*** RECORDS SUPPLIED

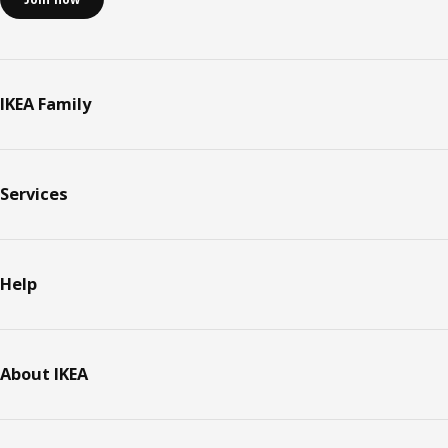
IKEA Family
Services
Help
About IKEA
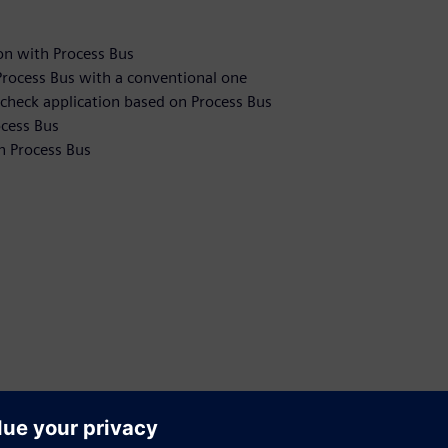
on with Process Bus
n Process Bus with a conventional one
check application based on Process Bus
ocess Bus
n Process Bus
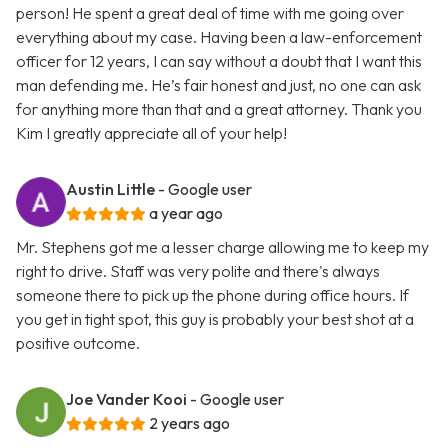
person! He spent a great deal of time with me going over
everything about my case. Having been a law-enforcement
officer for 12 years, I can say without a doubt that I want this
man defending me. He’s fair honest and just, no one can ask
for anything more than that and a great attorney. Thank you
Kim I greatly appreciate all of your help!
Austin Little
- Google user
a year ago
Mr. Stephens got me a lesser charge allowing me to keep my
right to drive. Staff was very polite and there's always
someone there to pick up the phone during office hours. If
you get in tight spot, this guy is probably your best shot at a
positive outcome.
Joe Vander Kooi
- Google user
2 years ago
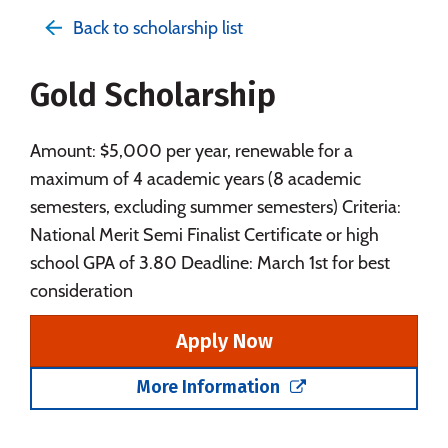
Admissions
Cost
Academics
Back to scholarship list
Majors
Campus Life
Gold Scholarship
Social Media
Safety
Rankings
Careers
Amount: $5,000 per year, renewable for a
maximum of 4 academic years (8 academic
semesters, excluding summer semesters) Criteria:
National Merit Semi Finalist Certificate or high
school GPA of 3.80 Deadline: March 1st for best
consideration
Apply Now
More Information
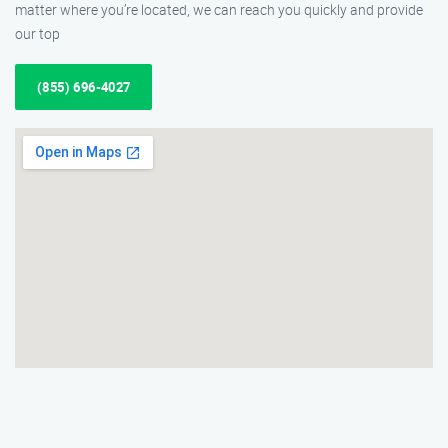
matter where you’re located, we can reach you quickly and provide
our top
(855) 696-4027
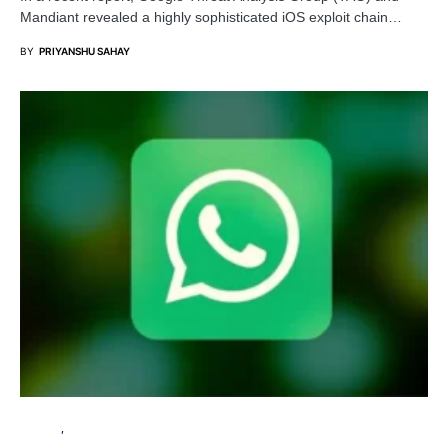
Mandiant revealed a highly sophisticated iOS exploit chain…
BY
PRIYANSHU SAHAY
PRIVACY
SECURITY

******

TASK REQUIREMENTS: The expected output is every line of the records in which the string "this" appears.

OUTPUT:
officer for 12 years, I can say without a doubt that I want this
you get in tight spot, this guy is probably your best shot at a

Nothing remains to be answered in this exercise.